Só que esses anúncios não contam a história inteira. Descobertas astronômicas como essas, afinal, só chegam ao público quando a NASA ou a Agência Espacial Europeia (ESA) resolvem publicá-las em seus blogs ou contas do Twitter. 

Como explica o site PetaPixel, você não precisa se restringir ao que é divulgado de forma oficial pelas instituições. É possível acompanhar as observações do Hubble em tempo real pelo site Space Telescope Live e da conta de Twitter @spacetelelive.

Durante a tarde desta segunda-feira (18), o Hubble observou a Galáxia J2002M3013. Para isso, utilizou sua câmera de campo amplo 3. Quem conduziu o estudo foi Feige Wang, pesquisador da Universidade do Arizona, nos Estados Unidos.

Wang foi um dos poucos pesquisadores que teve a chance de utilizar essa ferramenta única da astronomia.

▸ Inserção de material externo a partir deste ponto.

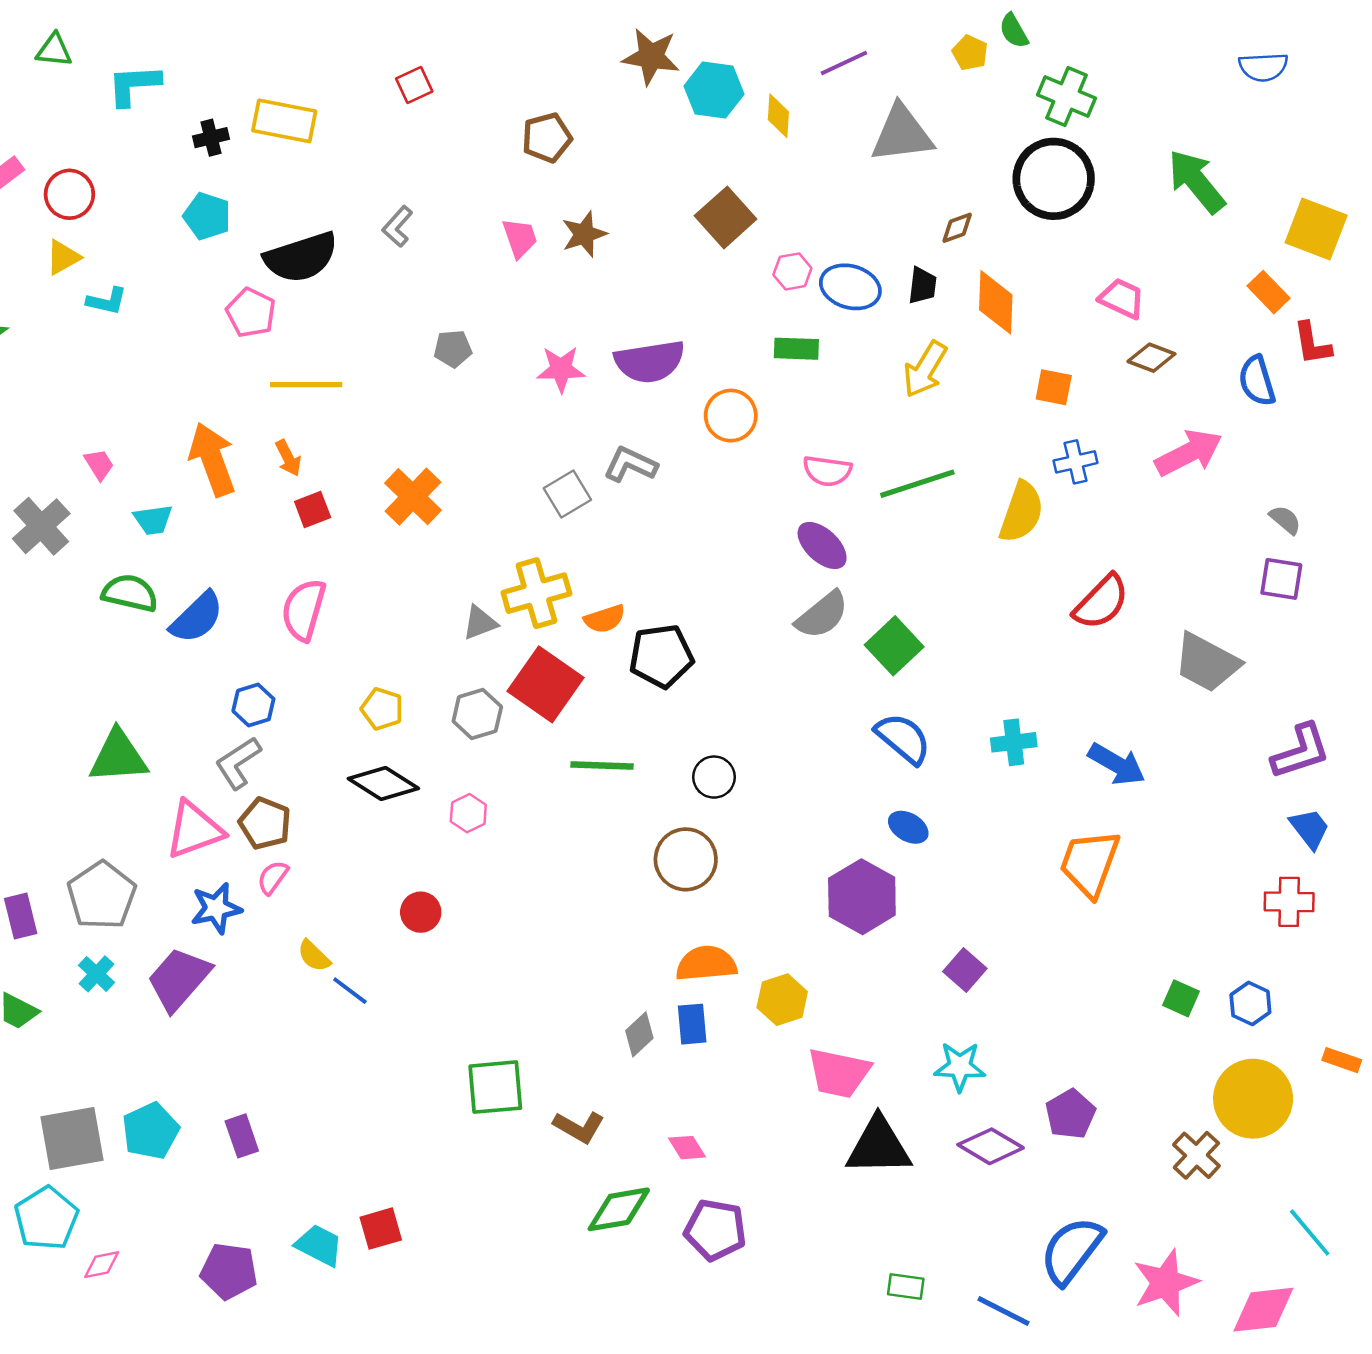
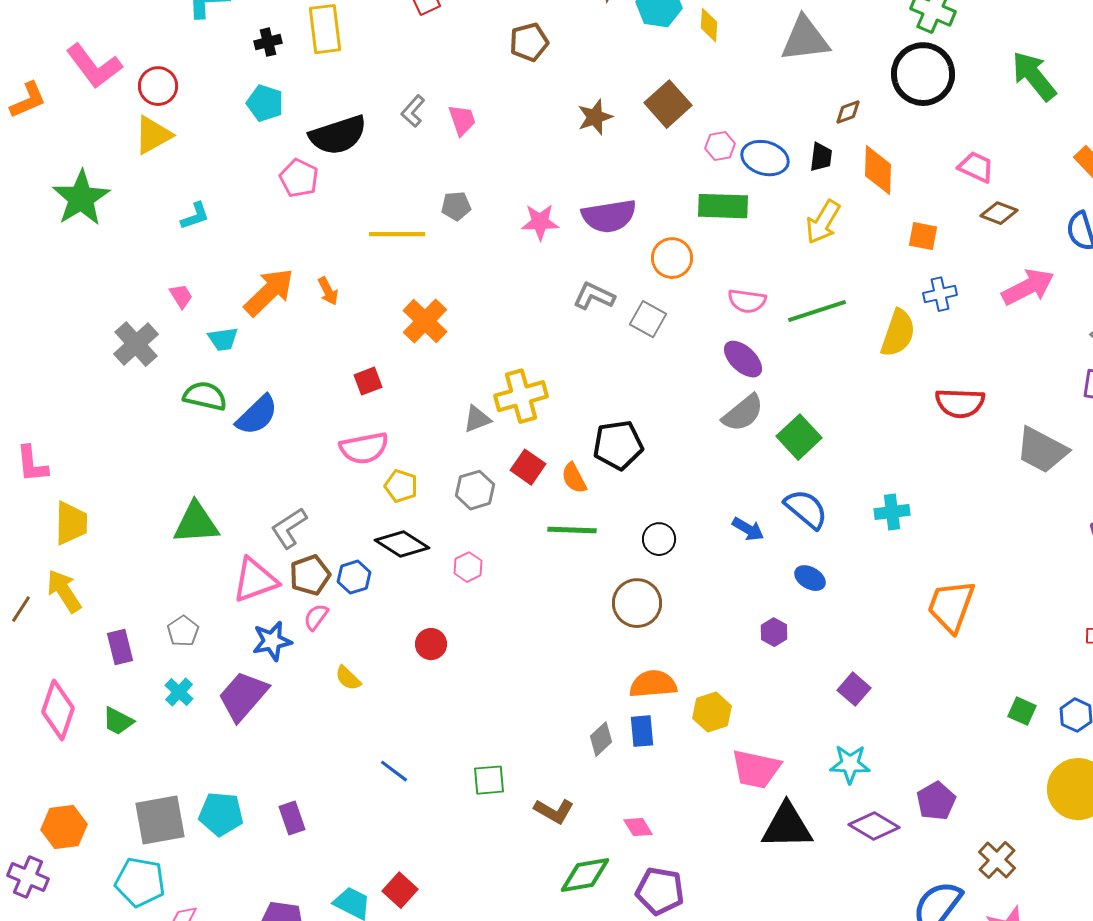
yellow rectangle: (284, 121) -> (325, 29), turned 72
brown star: (584, 234) -> (595, 117), moved
pink trapezoid: (520, 238) -> (462, 120), moved
yellow triangle: (63, 257) -> (153, 135), size x1.4
cyan L-shape: (107, 301) -> (195, 216), moved, turned -32
green rectangle: (796, 349) -> (723, 206), size x1.4
yellow line: (306, 385) -> (397, 234), moved
orange arrow: (212, 459) -> (269, 292), turned 66
gray square: (567, 494) -> (648, 319), moved, turned -30
red square: (313, 509) -> (368, 381), moved
red semicircle: (1101, 602) -> (960, 403), turned 48
pink semicircle: (304, 610) -> (364, 448), moved, turned -117
orange semicircle: (605, 619) -> (574, 478), moved, turned 80
red square: (545, 684) -> (528, 467), size x0.6
blue hexagon: (253, 705) -> (354, 577), moved
blue arrow: (1117, 764) -> (748, 529), moved, size x0.7
brown pentagon: (265, 823) -> (310, 575), turned 30
gray pentagon: (102, 895) -> (183, 631), size x0.6
purple hexagon: (862, 897) -> (774, 632), size x0.5
blue line: (350, 991) -> (394, 771), moved
green square: (495, 1087) -> (489, 780), size x0.7
cyan pentagon: (151, 1131) -> (221, 814), turned 30
brown cross: (1196, 1155) -> (997, 860), moved
cyan pentagon: (46, 1218) -> (140, 882), turned -30
red square: (381, 1229) -> (400, 890), turned -32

Para obter algumas horas de observação no Hubble, os cientistas precisam enviar uma proposta detalhada à NASA, explicando a importância de sua pesquisa e quais frutos ela deve trazer.

Depois, uma banca de especialistas analisa as propostas e escolhe aquelas com maior potencial. Para que não haja favoritismo, o nome dos cientistas é retirado de seus projetos, deixando-os no anonimato. Na última chamada da NASA, apenas 13% dos pesquisadores que submeteram seus estudos receberam tempo de observação.